According to Ambon Mayor Richard Louhenapessy, the city still lacked entertainment and business centers that could help spur development of the local economy for the Ambon’s 383,000 residents.
“After 65 years, Ambon finally has a shopping mall that will be beneficial and drive the economy in the city. We are very welcoming to any investors who want to develop any infrastructure projects there,” Richard said.
The Bliss Group, which was founded in the US by Indonesian-born Isaac Tanihaha, has developed projects totalling $250 million since its inception in 2002, mainly in Southern California. In 2010, the company started to shift focus to Indonesia.

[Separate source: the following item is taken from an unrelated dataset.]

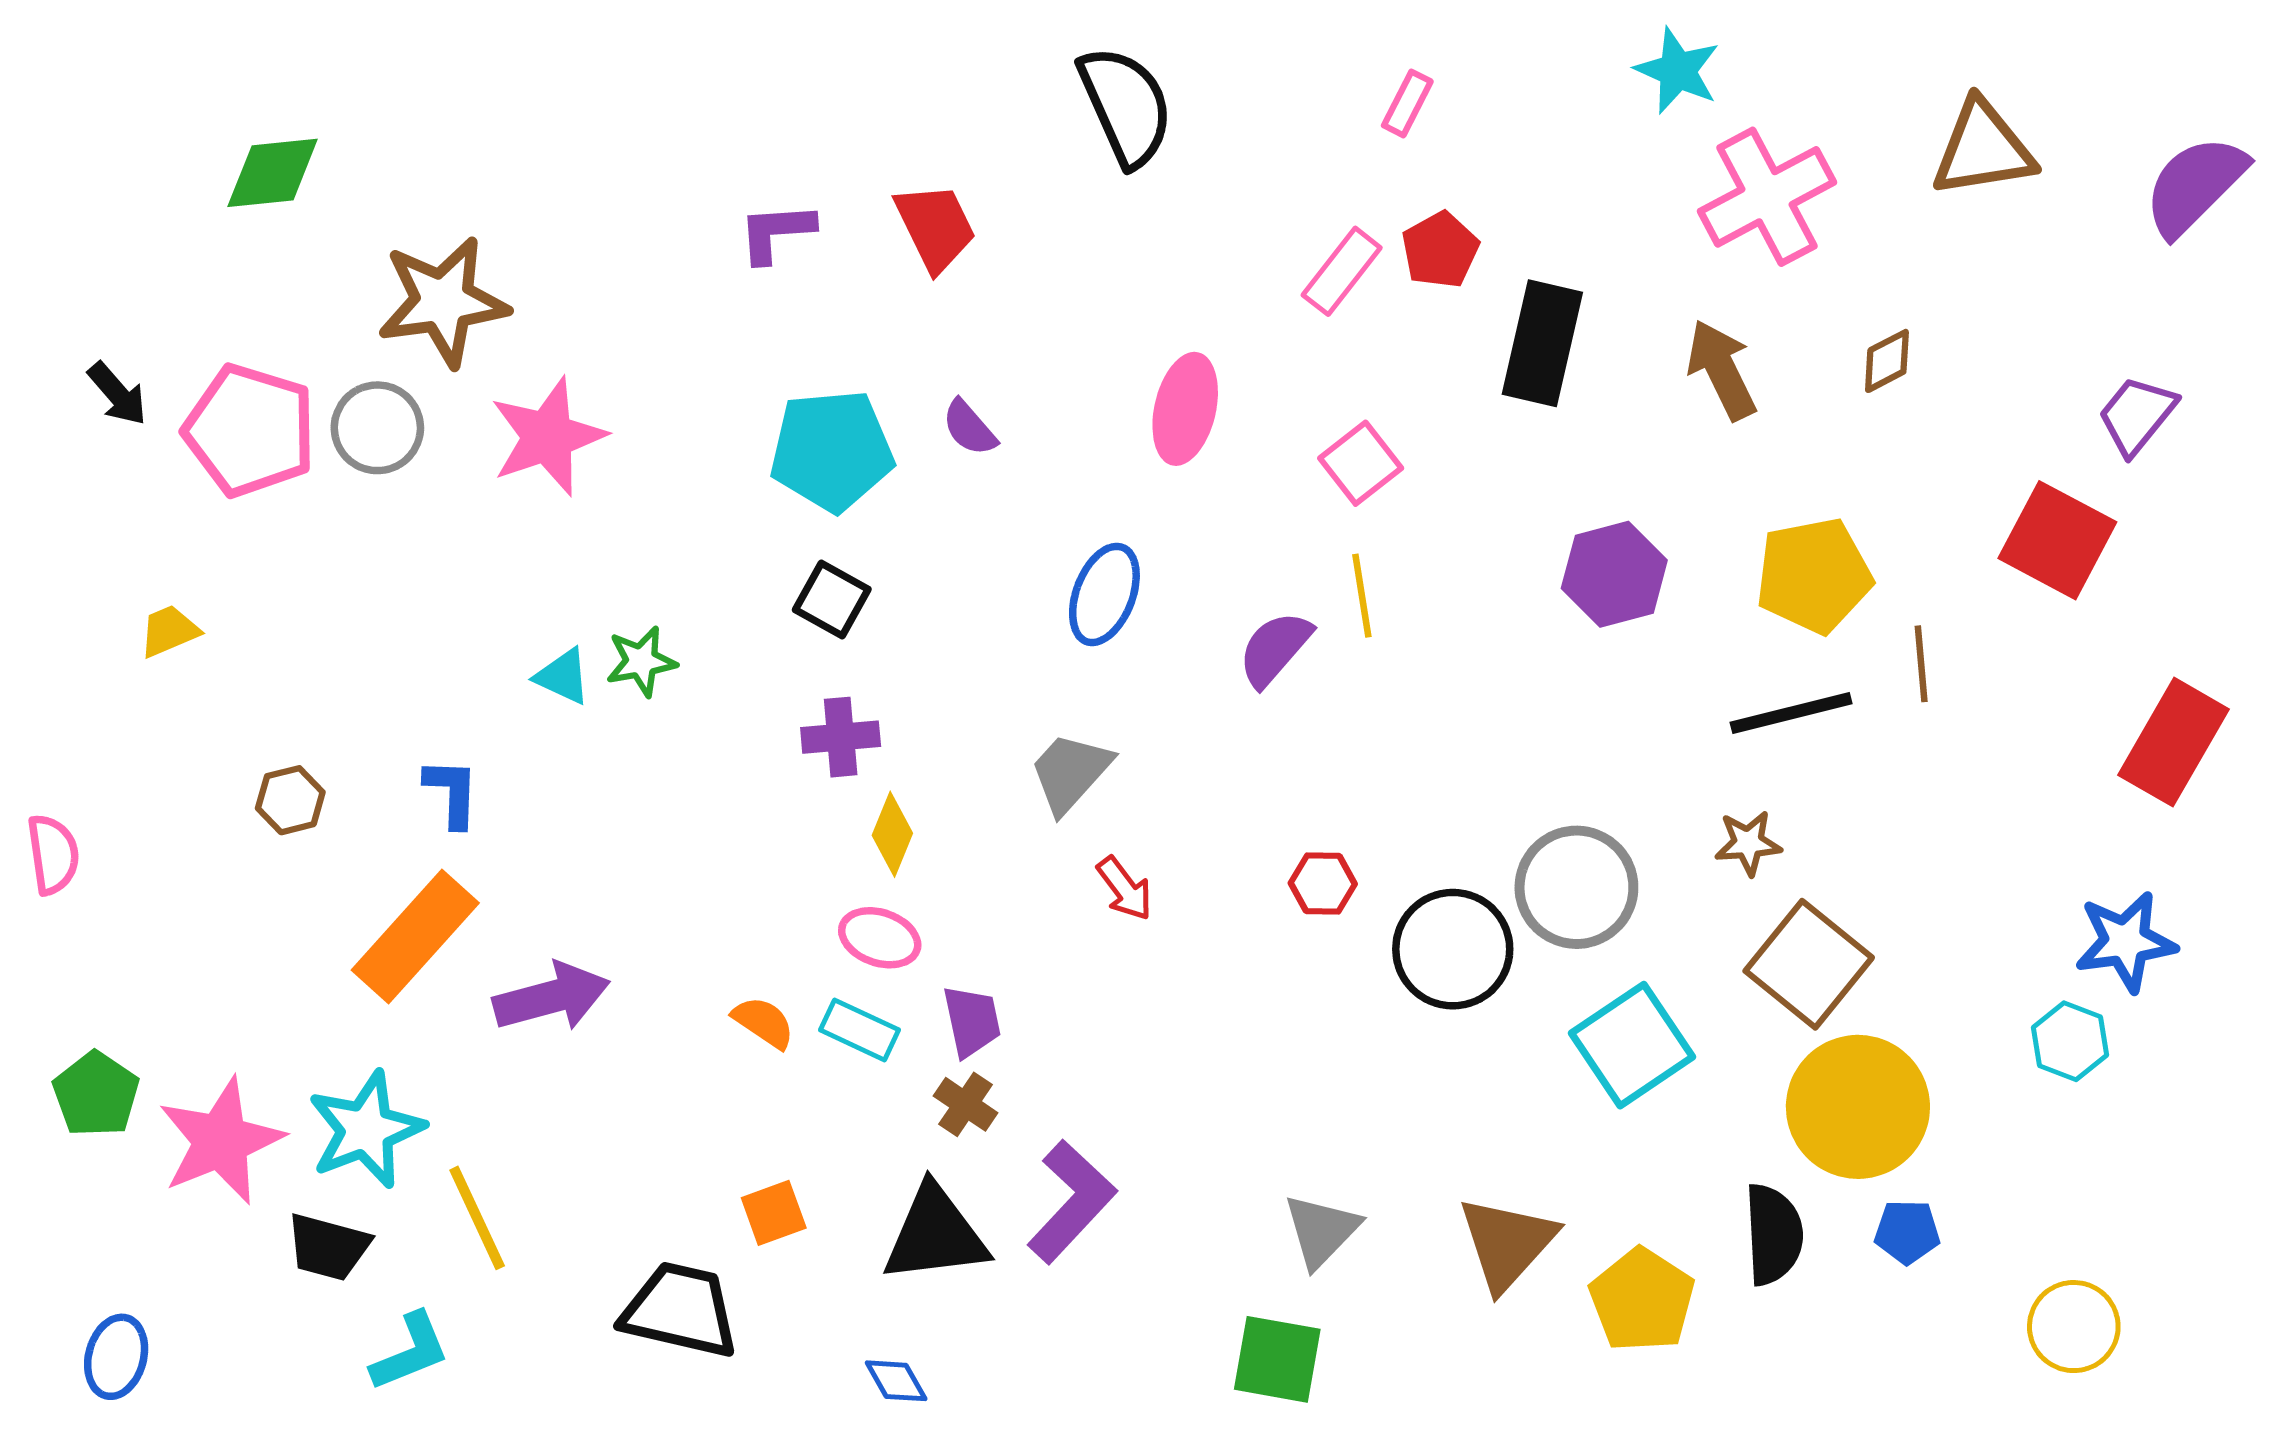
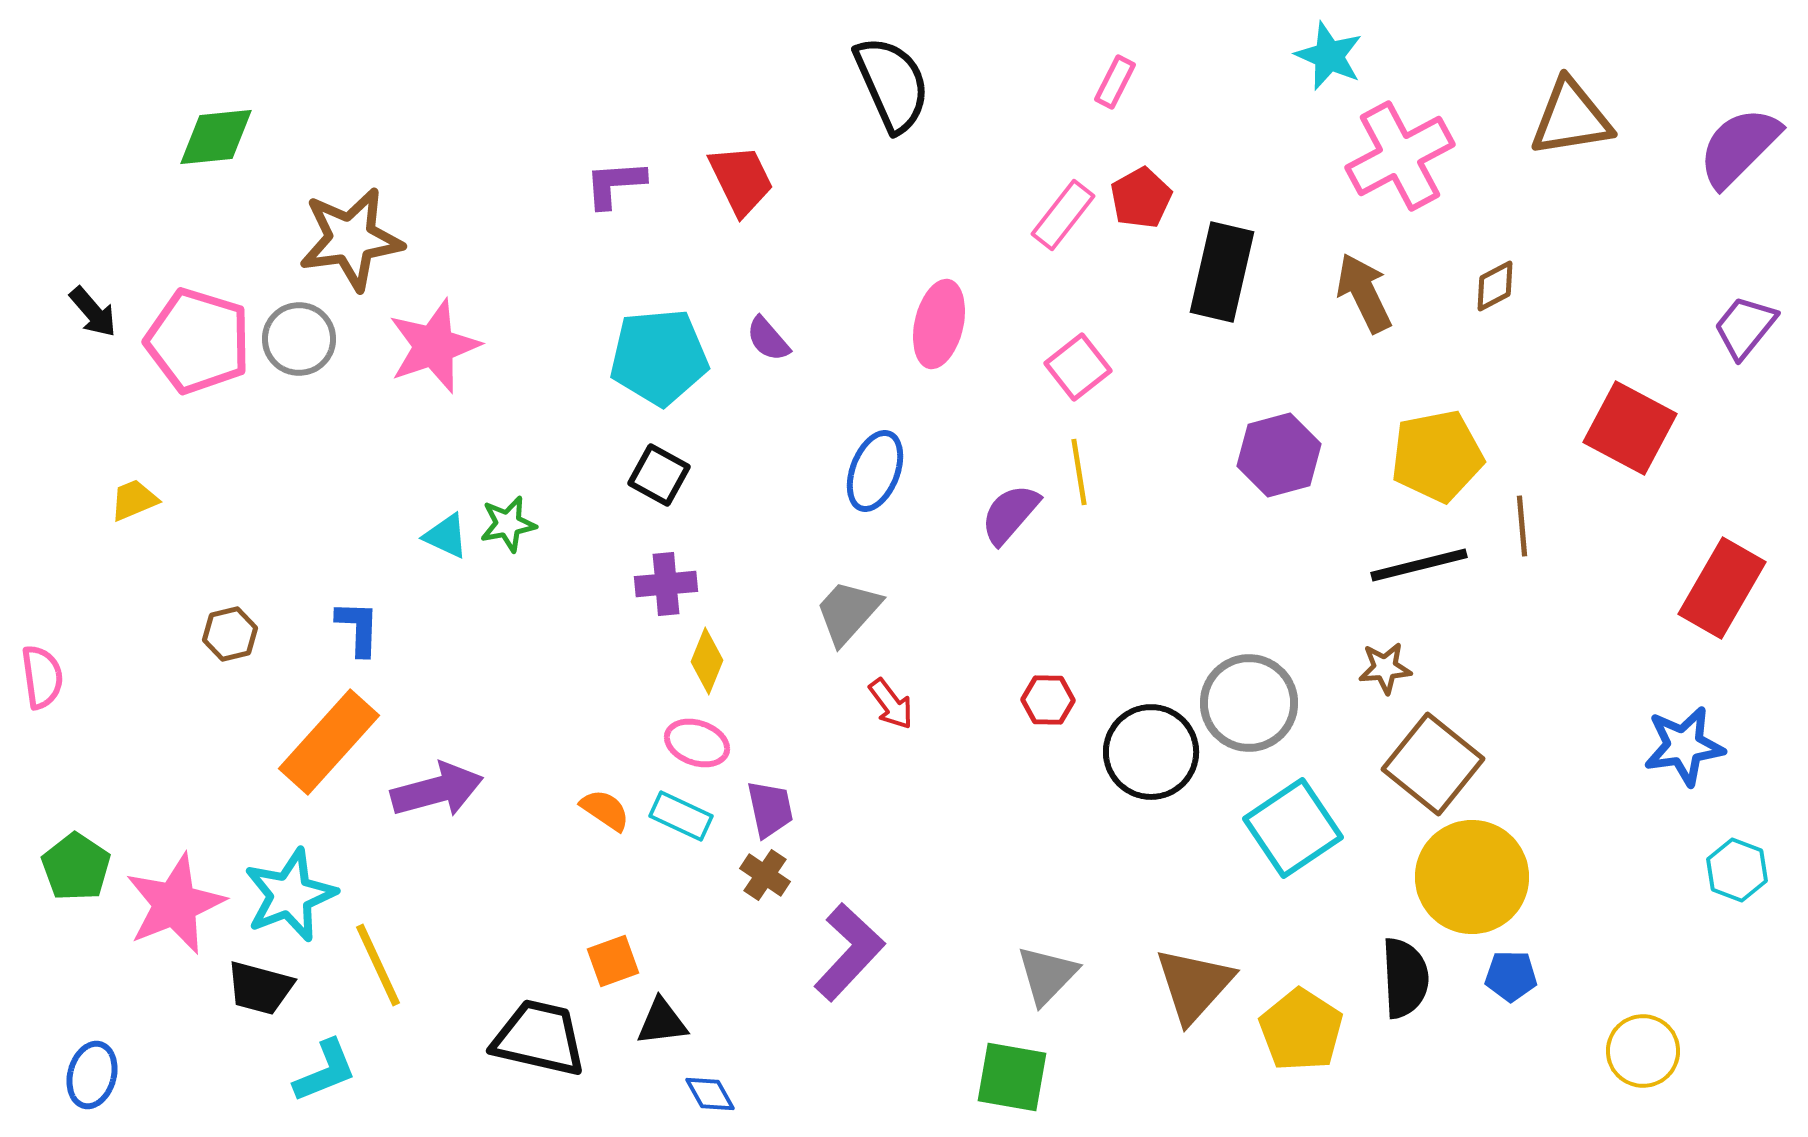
purple trapezoid: (2137, 415) -> (1745, 327), moved
cyan hexagon: (2070, 1041) -> (1737, 870), moved
black triangle: (935, 1234) -> (662, 1022), moved, size x0.6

The company’s third project in the pipeline is building a shopping center, Ponorogo City Center, in Ponorogo, East Java, about 160 kilometers east of Yogyakarta by road.
“I see a lot of opportunities, especially in eastern part of Indonesia. I notice that 70 to 80 percent of the economy is concentrated in Java. That means Indonesia as a whole is not as developed as Java,” said Isaac.
“Our company can assist in improving the lives and infrastructure as a whole in eastern Indonesia,” Isaac said on Wednesday during a press conference. (nad)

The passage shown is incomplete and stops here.